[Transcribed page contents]

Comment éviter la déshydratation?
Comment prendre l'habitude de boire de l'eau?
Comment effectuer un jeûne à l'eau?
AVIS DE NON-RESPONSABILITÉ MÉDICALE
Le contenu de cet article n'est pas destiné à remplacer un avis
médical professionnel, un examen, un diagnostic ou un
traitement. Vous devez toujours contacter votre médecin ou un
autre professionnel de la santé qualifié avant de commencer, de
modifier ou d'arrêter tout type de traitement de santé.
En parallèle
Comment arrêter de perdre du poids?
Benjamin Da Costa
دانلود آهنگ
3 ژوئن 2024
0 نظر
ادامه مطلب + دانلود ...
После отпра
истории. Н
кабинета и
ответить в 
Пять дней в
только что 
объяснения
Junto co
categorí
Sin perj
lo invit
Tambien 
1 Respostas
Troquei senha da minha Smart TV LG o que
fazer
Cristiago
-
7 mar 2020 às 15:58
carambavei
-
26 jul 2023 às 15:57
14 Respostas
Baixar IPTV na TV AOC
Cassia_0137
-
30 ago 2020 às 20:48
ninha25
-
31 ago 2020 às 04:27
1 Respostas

* * *

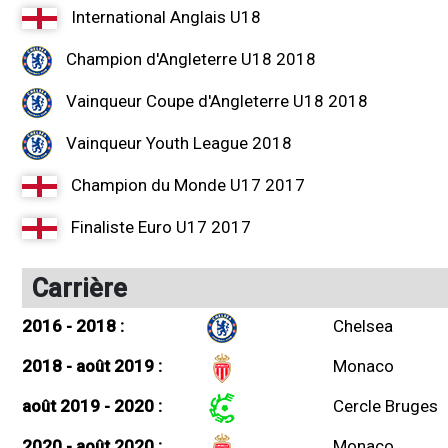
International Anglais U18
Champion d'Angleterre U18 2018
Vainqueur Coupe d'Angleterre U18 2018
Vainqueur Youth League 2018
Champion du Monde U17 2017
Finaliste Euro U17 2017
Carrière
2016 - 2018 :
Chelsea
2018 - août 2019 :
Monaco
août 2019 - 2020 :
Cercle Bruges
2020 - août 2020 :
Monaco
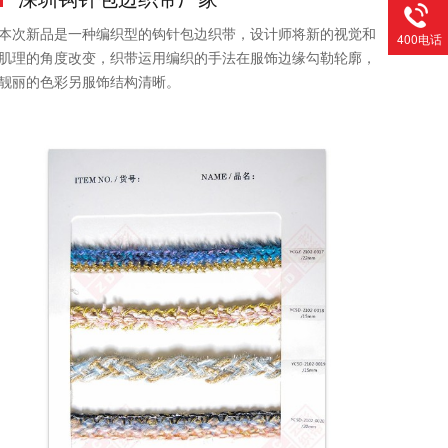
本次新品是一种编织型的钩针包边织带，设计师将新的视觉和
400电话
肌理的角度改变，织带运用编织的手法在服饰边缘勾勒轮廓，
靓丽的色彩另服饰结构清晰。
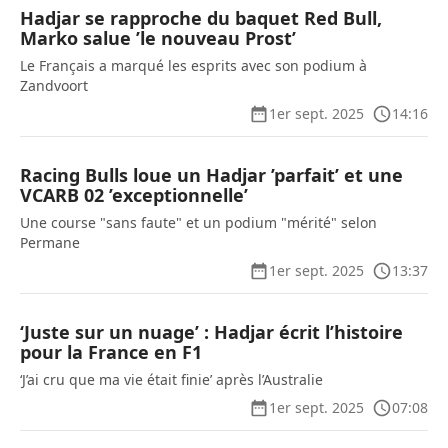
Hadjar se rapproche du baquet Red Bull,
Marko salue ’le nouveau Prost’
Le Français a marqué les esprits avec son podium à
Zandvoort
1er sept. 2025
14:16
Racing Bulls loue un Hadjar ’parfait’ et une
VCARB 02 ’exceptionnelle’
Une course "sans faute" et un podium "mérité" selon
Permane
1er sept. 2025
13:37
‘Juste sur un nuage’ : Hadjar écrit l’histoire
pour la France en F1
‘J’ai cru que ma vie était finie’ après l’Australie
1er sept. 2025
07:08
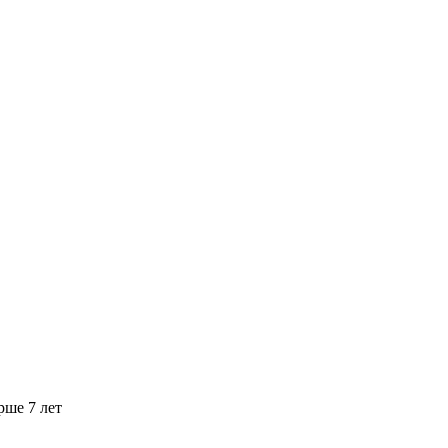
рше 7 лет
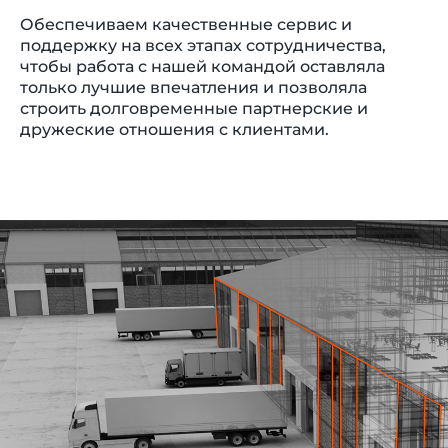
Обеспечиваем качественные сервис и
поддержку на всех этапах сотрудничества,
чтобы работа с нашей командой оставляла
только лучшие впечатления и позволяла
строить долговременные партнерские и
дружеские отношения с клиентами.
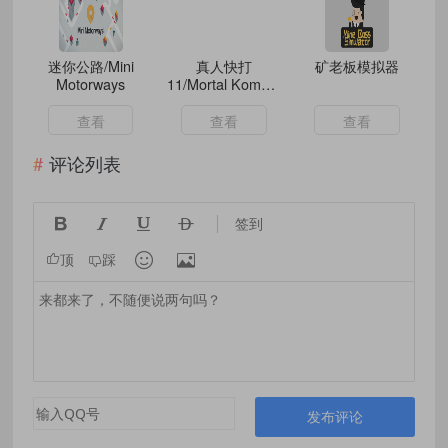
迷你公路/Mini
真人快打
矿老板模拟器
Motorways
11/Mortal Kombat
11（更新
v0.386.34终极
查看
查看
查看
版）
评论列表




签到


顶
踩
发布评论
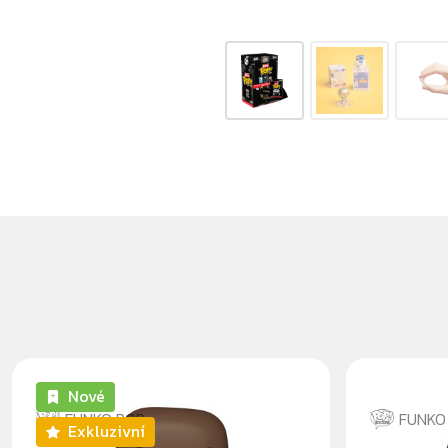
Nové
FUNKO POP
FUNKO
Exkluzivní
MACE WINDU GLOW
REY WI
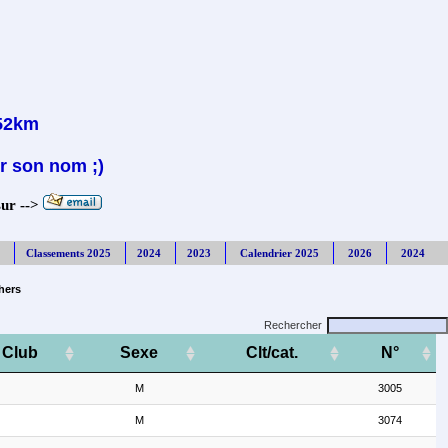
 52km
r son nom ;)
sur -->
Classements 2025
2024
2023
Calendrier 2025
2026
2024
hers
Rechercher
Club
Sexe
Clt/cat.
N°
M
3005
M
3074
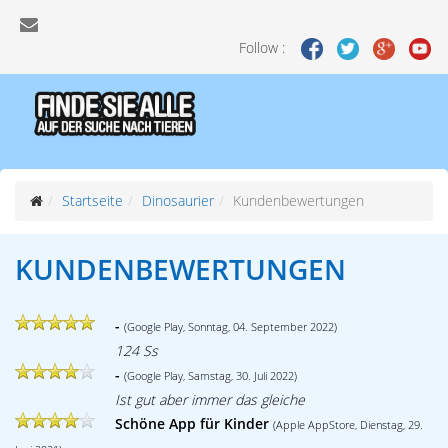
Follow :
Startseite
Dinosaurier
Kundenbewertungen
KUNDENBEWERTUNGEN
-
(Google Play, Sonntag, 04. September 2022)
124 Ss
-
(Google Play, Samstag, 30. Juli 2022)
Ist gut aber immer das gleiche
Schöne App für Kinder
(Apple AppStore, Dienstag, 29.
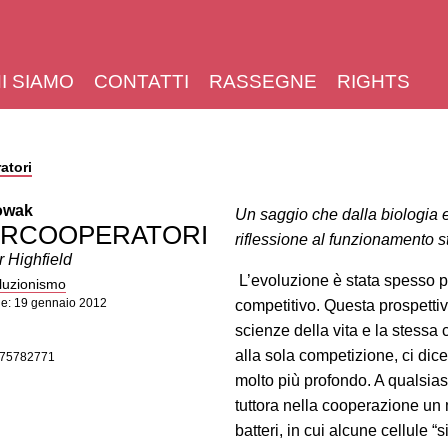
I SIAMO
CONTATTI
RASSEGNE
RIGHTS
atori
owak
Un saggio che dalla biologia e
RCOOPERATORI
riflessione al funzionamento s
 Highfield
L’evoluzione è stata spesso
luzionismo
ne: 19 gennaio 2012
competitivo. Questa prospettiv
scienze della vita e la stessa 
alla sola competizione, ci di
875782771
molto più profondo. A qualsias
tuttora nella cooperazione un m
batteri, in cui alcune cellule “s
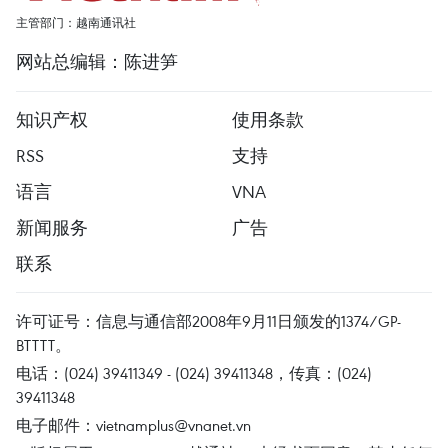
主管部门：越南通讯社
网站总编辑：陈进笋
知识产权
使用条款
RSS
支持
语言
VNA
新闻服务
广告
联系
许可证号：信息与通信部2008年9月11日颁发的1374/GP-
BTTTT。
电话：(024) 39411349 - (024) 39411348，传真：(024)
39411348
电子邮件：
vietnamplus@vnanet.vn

▸ **WHAT TO PRODUCE**
Could you set down, word for word, only the lines above from the line with "Comment éviter la déshydratation?" to the line with "traitement. Vous devez", including both?

▸ **ANSWER SECTION**
Comment éviter la déshydratation?
Comment prendre l'habitude de boire de l'eau?
Comment effectuer un jeûne à l'eau?
AVIS DE NON-RESPONSABILITÉ MÉDICALE
Le contenu de cet article n'est pas destiné à remplacer un avis
médical professionnel, un examen, un diagnostic ou un
traitement. Vous devez toujours contacter votre médecin ou un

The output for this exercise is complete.